■ **Problem**: Output all entries precisely and leave out the pictures.

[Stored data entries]
┏━━
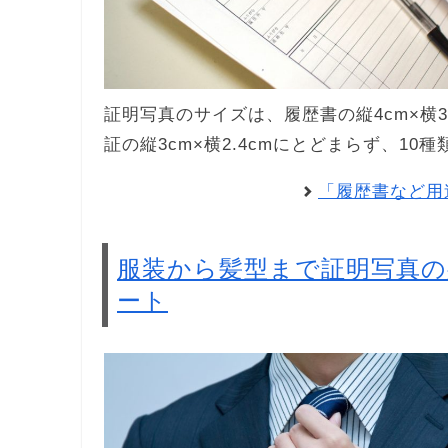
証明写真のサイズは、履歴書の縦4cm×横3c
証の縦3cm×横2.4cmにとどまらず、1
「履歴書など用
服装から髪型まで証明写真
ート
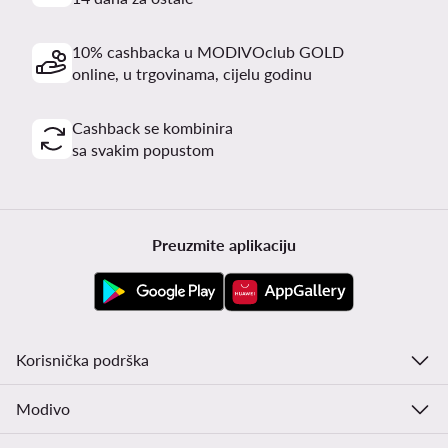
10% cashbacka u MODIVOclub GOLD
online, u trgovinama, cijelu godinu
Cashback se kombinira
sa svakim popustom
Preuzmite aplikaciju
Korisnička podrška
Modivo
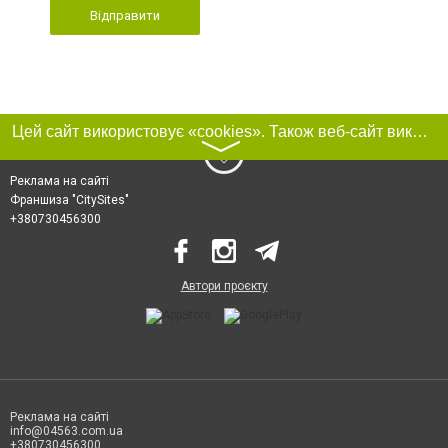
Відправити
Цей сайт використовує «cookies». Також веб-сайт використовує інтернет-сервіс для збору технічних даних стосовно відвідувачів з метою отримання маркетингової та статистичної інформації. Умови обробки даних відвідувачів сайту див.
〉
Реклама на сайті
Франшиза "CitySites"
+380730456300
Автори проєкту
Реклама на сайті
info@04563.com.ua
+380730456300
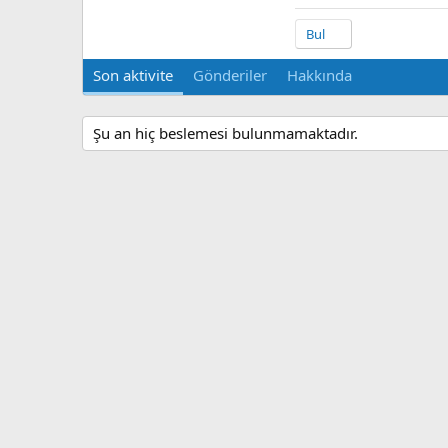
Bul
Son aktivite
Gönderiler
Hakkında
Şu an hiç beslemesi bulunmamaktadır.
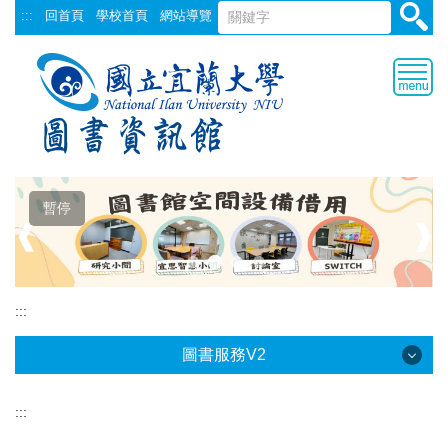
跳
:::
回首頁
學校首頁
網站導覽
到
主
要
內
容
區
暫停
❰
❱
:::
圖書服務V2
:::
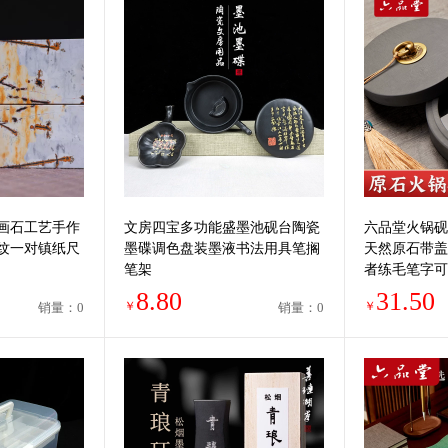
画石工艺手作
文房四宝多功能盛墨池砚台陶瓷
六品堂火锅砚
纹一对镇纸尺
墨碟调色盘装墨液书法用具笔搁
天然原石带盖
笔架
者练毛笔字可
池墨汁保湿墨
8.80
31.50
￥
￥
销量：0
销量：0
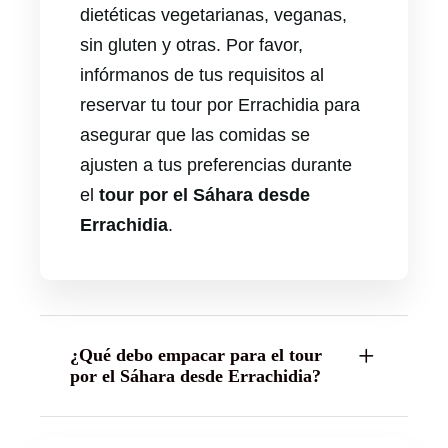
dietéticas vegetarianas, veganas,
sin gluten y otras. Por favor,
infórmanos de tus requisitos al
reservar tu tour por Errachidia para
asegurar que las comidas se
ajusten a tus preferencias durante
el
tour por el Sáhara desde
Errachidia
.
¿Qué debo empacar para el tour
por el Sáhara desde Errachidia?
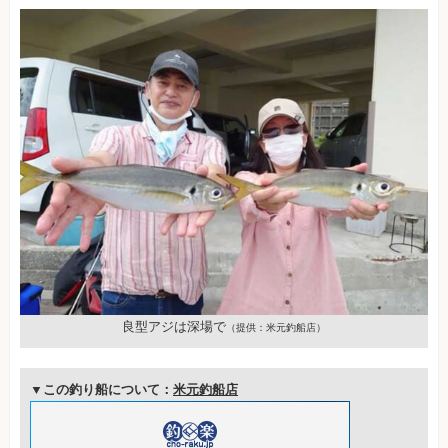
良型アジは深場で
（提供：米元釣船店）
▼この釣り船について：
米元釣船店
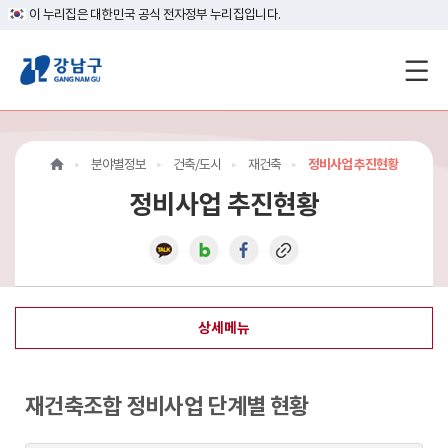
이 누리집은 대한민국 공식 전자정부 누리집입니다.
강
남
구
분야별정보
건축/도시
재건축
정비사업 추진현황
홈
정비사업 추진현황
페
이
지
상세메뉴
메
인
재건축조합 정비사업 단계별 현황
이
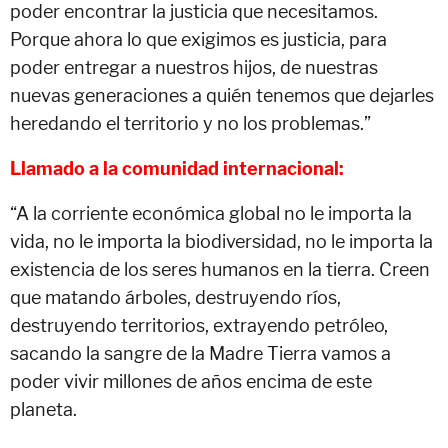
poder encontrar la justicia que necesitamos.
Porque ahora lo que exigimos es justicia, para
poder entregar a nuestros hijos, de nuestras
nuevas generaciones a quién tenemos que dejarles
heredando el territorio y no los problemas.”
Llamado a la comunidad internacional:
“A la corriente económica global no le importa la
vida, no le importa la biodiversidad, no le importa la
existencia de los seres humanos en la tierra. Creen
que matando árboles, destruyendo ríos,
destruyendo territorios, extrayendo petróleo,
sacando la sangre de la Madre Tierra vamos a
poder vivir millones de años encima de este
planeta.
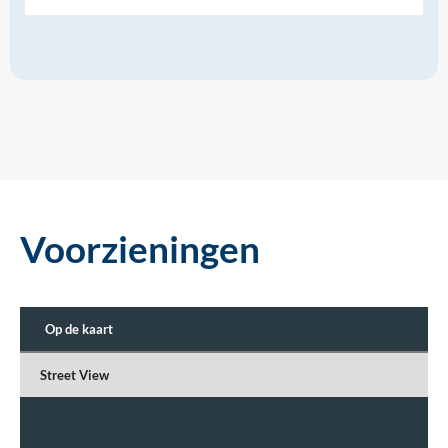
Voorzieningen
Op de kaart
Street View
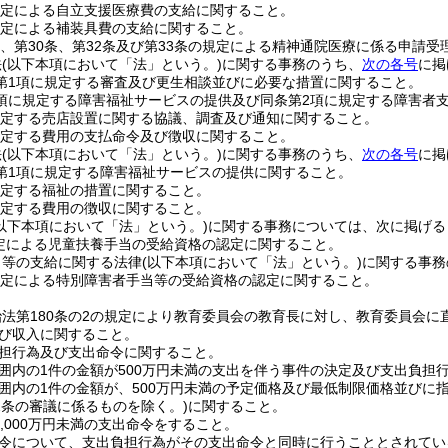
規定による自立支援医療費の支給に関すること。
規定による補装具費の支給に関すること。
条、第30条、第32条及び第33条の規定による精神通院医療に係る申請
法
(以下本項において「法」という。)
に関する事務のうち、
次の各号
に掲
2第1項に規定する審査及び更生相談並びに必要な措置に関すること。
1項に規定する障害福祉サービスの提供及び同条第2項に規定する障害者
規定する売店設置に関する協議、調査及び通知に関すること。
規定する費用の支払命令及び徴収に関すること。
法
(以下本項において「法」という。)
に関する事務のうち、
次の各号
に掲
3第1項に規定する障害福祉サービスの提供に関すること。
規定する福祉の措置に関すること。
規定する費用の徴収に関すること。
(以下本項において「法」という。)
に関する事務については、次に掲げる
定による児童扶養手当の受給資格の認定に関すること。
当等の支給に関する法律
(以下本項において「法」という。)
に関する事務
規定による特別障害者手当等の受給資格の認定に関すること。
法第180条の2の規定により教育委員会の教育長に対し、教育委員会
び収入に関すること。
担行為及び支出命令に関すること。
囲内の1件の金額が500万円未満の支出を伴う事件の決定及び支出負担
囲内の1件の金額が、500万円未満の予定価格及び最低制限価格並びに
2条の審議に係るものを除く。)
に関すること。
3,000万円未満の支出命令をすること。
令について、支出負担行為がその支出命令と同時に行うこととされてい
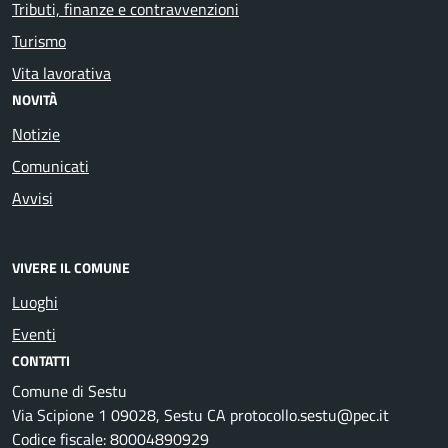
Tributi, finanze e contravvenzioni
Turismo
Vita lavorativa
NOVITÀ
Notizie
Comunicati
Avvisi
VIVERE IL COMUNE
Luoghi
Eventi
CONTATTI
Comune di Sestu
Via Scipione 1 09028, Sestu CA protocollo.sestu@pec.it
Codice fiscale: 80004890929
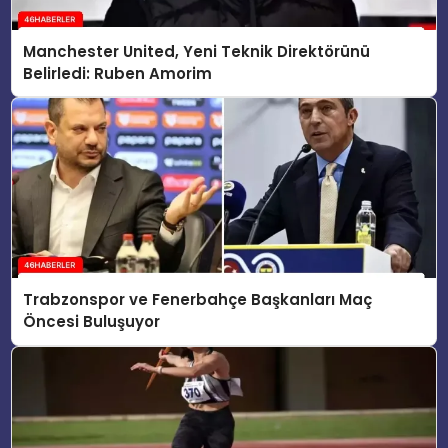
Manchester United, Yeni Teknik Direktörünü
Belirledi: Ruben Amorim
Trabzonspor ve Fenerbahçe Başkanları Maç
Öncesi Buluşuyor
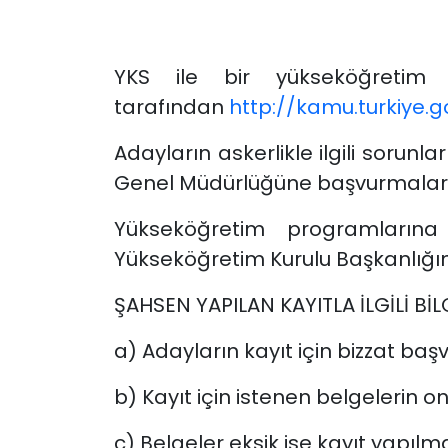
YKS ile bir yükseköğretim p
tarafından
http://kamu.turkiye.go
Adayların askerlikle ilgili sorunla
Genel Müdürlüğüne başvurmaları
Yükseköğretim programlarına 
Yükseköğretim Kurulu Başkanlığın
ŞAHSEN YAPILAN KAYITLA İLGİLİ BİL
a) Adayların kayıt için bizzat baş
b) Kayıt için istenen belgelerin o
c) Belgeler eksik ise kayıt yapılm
┗━━
■ **Written reply**:
証明写真のサイズは、履歴書の縦4cm×横3c
証の縦3cm×横2.4cmにとどまらず、1
「履歴書など用
服装から髪型まで証明写真
ート
10% cashbacka u MODIVOclub GOLD
online, u trgovinama, cijelu godinu
Cashback se kombinira
sa svakim popustom
Preuzmite aplikaciju
Korisnička podrška
Modivo
Відправити
Цей сайт використовує «cookies». Також веб-сайт використовує інтернет-сервіс для збору технічних даних стосовно відвідувачів з метою отримання маркетингової та статистичної інформації. Умови обробки даних відвідувачів сайту див.
〉
Реклама на сайті
Франшиза "CitySites"
+380730456300
Автори проєкту
Реклама на сайті
info@04563.com.ua
+380730456300
Bul
Son aktivite
Gönderiler
Hakkında
Şu an hiç beslemesi bulunmamaktadır.
跳
:::
回首頁
學校首頁
網站導覽
到
主
要
內
容
區
暫停
❰
❱
:::
圖書服務V2
:::
画石工艺手作
文房四宝多功能盛墨池砚台陶瓷
六品堂火锅砚
纹一对镇纸尺
墨碟调色盘装墨液书法用具笔搁
天然原石带盖
笔架
者练毛笔字可
池墨汁保湿墨
8.80
31.50
￥
￥
销量：0
销量：0
dietéticas vegetarianas, veganas,
sin gluten y otras. Por favor,
infórmanos de tus requisitos al
reservar tu tour por Errachidia para
asegurar que las comidas se
ajusten a tus preferencias durante
el
tour por el Sáhara desde
Errachidia
.
¿Qué debo empacar para el tour
por el Sáhara desde Errachidia?
良型アジは深場で
（提供：米元釣船店）
▼この釣り船について：
米元釣船店
이 누리집은 대한민국 공식 전자정부 누리집입니다.
강
남
구
분야별정보
건축/도시
재건축
정비사업 추진현황
홈
정비사업 추진현황
페
이
지
상세메뉴
메
인
재건축조합 정비사업 단계별 현황
이
poder encontrar la justicia que necesitamos.
Porque ahora lo que exigimos es justicia, para
poder entregar a nuestros hijos, de nuestras
nuevas generaciones a quién tenemos que dejarles
heredando el territorio y no los problemas.”
Llamado a la comunidad internacional:
“A la corriente económica global no le importa la
vida, no le importa la biodiversidad, no le importa la
existencia de los seres humanos en la tierra. Creen
que matando árboles, destruyendo ríos,
destruyendo territorios, extrayendo petróleo,
sacando la sangre de la Madre Tierra vamos a
poder vivir millones de años encima de este
planeta.
Voorzieningen
Op de kaart
Street View
規定による自立支援医療費の支給に関すること。
規定による補装具費の支給に関すること。
条、第30条、第32条及び第33条の規定による精神通院医療に係る申請
法
(以下本項において「法」という。)
に関する事務のうち、
次の各号
に掲
2第1項に規定する審査及び更生相談並びに必要な措置に関すること。
1項に規定する障害福祉サービスの提供及び同条第2項に規定する障害者
規定する売店設置に関する協議、調査及び通知に関すること。
規定する費用の支払命令及び徴収に関すること。
法
(以下本項において「法」という。)
に関する事務のうち、
次の各号
に掲
3第1項に規定する障害福祉サービスの提供に関すること。
規定する福祉の措置に関すること。
規定する費用の徴収に関すること。
(以下本項において「法」という。)
に関する事務については、次に掲げる
定による児童扶養手当の受給資格の認定に関すること。
当等の支給に関する法律
(以下本項において「法」という。)
に関する事務
規定による特別障害者手当等の受給資格の認定に関すること。
法第180条の2の規定により教育委員会の教育長に対し、教育委員会
び収入に関すること。
担行為及び支出命令に関すること。
囲内の1件の金額が500万円未満の支出を伴う事件の決定及び支出負担
囲内の1件の金額が、500万円未満の予定価格及び最低制限価格並びに
2条の審議に係るものを除く。)
に関すること。
3,000万円未満の支出命令をすること。
令について、支出負担行為がその支出命令と同時に行うこととされてい
Tributi, finanze e contravvenzioni
Turismo
Vita lavorativa
NOVITÀ
Notizie
Comunicati
Avvisi
VIVERE IL COMUNE
Luoghi
Eventi
CONTATTI
Comune di Sestu
Via Scipione 1 09028, Sestu CA protocollo.sestu@pec.it
Codice fiscale: 80004890929
Manchester United, Yeni Teknik Direktörünü
Belirledi: Ruben Amorim
Trabzonspor ve Fenerbahçe Başkanları Maç
Öncesi Buluşuyor
YKS ile bir yükseköğretim p
tarafından
http://kamu.turkiye.go
Adayların askerlikle ilgili sorunla
Genel Müdürlüğüne başvurmaları
Yükseköğretim programlarına 
Yükseköğretim Kurulu Başkanlığın
ŞAHSEN YAPILAN KAYITLA İLGİLİ BİL
a) Adayların kayıt için bizzat baş
b) Kayıt için istenen belgelerin o
c) Belgeler eksik ise kayıt yapılm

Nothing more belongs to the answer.